Bishop Pádraig O’Donoghue (RIP) and Fr Willie Doyle

Bishop Pádraig O’Donoghue RIP

Bishop Pádraig O’Donoghue was born in County Cork in 1934 and was ordained a priest for the Archdiocese of Westminster in 1967. He was appointed auxiliary bishop of Westminster in 1993 and was appointed Bishop of Lancaster in 2001, serving in that role until his retirement in 2009. Following retirement he continued his ministry as a priest in Cork, and died at the age of 86 last Sunday.

We learned at his funeral Mass of his recent admiration for Fr Doyle. He had read To Raise the Fallen and apparently “waxed lyrical” about it, being particularly inspired by Fr Doyle’s remarkable spirit of self-sacrifice and generosity.  Bishop O’Donoghue was just one of many people over the last century who have come to know, and hence to love, Fr Doyle’s spirit and example. 

As we pray for Bishop O’Donoghue at his passing into eternal life, we also trust that he will join in the prayers of so many us who desire to see Fr Doyle’s Cause formally opened and to see him eventually canonised as a saint.   

The relevant section of the homily dealing with Bishop O’Donoghue’s admiration for Fr Doyle starts at 55 minutes and 37 seconds into the video, and also includes Fr Doyle’s prayer for priests.

 

27 January 1914

Last night I rose at 1am and went down to the church, renewing before the crucifix my desire and promise absolutely to surrender all human comfort and embrace instead every possible pain and discomfort. With my arms round the cross, I begged Jesus to give me His courage and strength to do what He asks from me. I realised that if I prayed when tempted to give in, grace would come to my help.

Thoughts for January 27 from Fr Willie Doyle

 

Each look of love to the Tabernacle causes a beat of grace-laden love in the Sacred Heart.

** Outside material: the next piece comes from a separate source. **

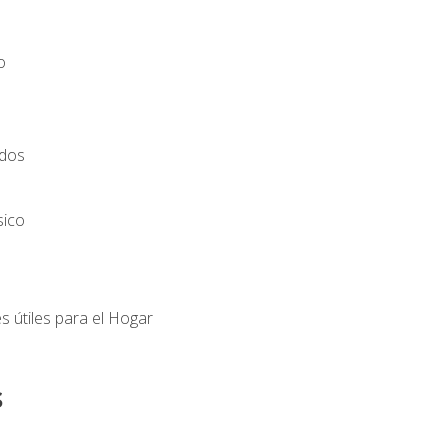
o
ados
sico
s útiles para el Hogar
s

COMMENT: The Lord awaits us in the Tabernacle. Fr Doyle drew much strength from regular prayer before the Lord – often he could be found in prayer right through the night, especially when he was busy preaching a retreat. It seems that the busier he was, the more he approached the Lord in the Tabernacle and the more strength he gained for his work.

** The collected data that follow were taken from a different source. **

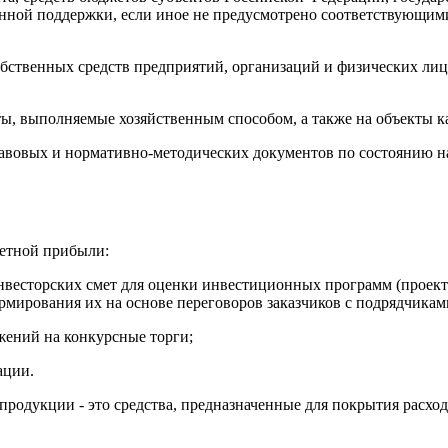
твенной поддержки, если иное не предусмотрено соответствующ
собственных средств предприятий, организаций и физических ли
ы, выполняемые хозяйственным способом, а также на объекты ка
вовых и нормативно-методических документов по состоянию на 
метной прибыли:
весторских смет для оценки инвестиционных программ (проектов
рмирования их на основе переговоров заказчиков с подрядчикам
ений на конкурсные торги;
ации.
 продукции - это средства, предназначенные для покрытия расхо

Fr Doyle also urged others to adore the Lord in the Blessed Sacrament. He was one of the first to introduce Eucharistic holy hours in Ireland and he also one of the first in Ireland to advocate night vigils every Thursday in honour of the Agony in the Garden. Even during the war he spent entire nights in prayer, and often carried the Blessed Sacrament with him.